Exercise requirements =>
Nothing in the copy should be a picture; everything else in the listing is to be restated exactly.
◆ ◆ ◆
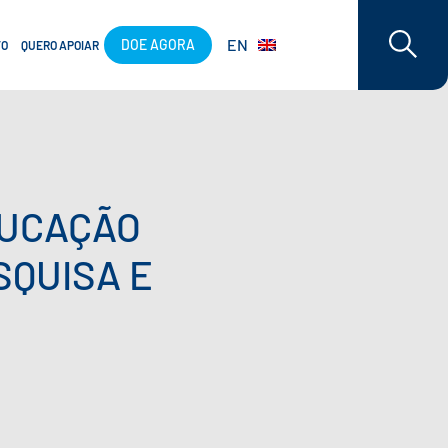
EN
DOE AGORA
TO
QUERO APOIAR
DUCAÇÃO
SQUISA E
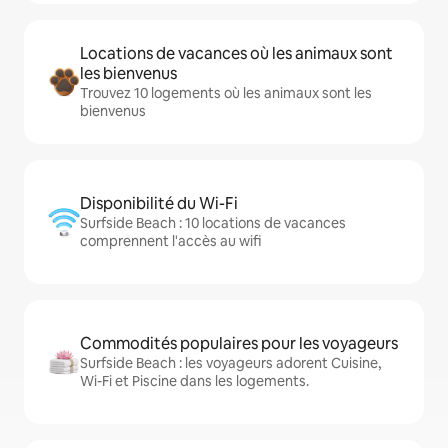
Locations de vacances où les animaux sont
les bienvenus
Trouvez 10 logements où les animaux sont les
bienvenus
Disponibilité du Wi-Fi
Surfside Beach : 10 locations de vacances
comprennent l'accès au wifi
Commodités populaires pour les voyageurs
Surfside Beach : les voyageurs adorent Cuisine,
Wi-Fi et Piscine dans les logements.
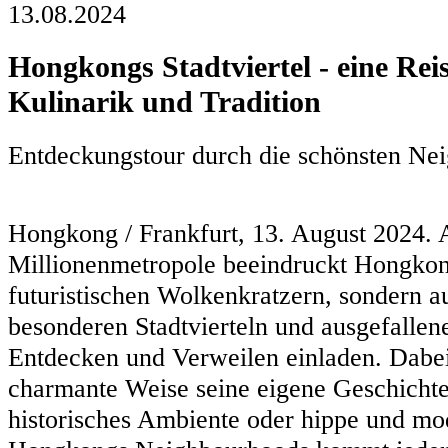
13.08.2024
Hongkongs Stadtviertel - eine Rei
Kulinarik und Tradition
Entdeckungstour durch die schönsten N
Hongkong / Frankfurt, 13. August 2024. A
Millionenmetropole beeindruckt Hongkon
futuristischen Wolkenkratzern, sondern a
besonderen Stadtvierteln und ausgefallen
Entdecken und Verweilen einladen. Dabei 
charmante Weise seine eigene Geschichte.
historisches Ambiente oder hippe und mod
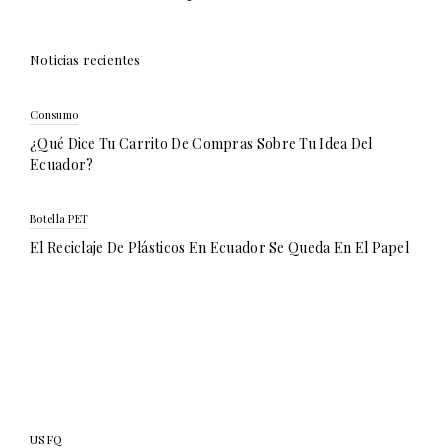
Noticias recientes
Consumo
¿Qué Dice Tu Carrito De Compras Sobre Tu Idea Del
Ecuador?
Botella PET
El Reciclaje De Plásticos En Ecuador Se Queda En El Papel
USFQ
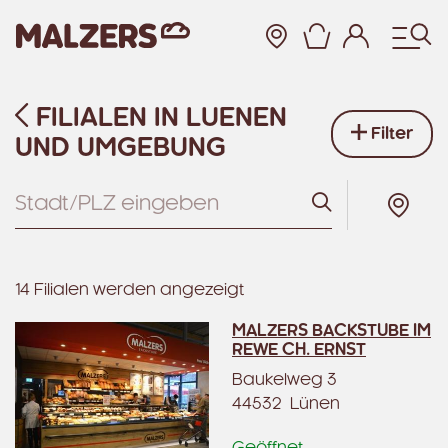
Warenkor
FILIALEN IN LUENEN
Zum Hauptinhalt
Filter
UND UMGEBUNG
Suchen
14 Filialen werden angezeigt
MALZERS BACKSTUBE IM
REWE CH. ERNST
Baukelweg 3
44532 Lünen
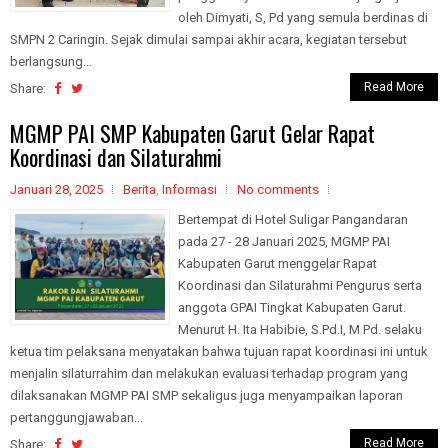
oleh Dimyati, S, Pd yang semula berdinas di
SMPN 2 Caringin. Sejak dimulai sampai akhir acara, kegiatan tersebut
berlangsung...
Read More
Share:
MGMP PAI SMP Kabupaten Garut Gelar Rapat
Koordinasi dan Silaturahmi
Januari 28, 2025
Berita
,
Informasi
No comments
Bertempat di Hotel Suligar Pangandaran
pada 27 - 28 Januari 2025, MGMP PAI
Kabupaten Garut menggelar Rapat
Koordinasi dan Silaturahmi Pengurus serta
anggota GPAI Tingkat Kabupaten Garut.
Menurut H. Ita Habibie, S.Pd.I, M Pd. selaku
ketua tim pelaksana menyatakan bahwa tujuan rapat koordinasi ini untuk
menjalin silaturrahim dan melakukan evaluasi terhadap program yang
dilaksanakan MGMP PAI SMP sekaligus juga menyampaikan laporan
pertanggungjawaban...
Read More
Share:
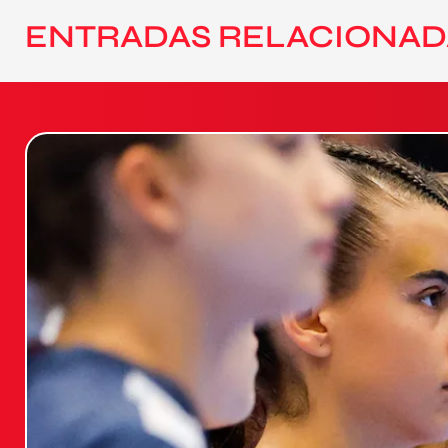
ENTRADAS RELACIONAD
◆ ◆ ◆
Response area =>
EN
DOE AGORA
TO
QUERO APOIAR
DUCAÇÃO
SQUISA E
Locations de vacances où les animaux sont
les bienvenus
Trouvez 10 logements où les animaux sont les
bienvenus
Disponibilité du Wi-Fi
Surfside Beach : 10 locations de vacances
comprennent l'accès au wifi
Commodités populaires pour les voyageurs
Surfside Beach : les voyageurs adorent Cuisine,
Wi-Fi et Piscine dans les logements.
13.08.2024
Hongkongs Stadtviertel - eine Rei
Kulinarik und Tradition
Entdeckungstour durch die schönsten N
Hongkong / Frankfurt, 13. August 2024. A
Millionenmetropole beeindruckt Hongkon
futuristischen Wolkenkratzern, sondern a
besonderen Stadtvierteln und ausgefallen
Entdecken und Verweilen einladen. Dabei 
charmante Weise seine eigene Geschichte.
historisches Ambiente oder hippe und mod
Noticias recientes
Consumo
¿Qué Dice Tu Carrito De Compras Sobre Tu Idea Del
Ecuador?
Botella PET
El Reciclaje De Plásticos En Ecuador Se Queda En El Papel
USFQ
Warenkor
FILIALEN IN LUENEN
Zum Hauptinhalt
Filter
UND UMGEBUNG
Suchen
14 Filialen werden angezeigt
MALZERS BACKSTUBE IM
REWE CH. ERNST
Baukelweg 3
44532 Lünen
oleh Dimyati, S, Pd yang semula berdinas di
SMPN 2 Caringin. Sejak dimulai sampai akhir acara, kegiatan tersebut
berlangsung...
Read More
Share:
MGMP PAI SMP Kabupaten Garut Gelar Rapat
Koordinasi dan Silaturahmi
Januari 28, 2025
Berita
,
Informasi
No comments
Bertempat di Hotel Suligar Pangandaran
pada 27 - 28 Januari 2025, MGMP PAI
Kabupaten Garut menggelar Rapat
Koordinasi dan Silaturahmi Pengurus serta
anggota GPAI Tingkat Kabupaten Garut.
Menurut H. Ita Habibie, S.Pd.I, M Pd. selaku
ketua tim pelaksana menyatakan bahwa tujuan rapat koordinasi ini untuk
menjalin silaturrahim dan melakukan evaluasi terhadap program yang
dilaksanakan MGMP PAI SMP sekaligus juga menyampaikan laporan
pertanggungjawaban...
Read More
Share:
ENTRADAS RELACIONAD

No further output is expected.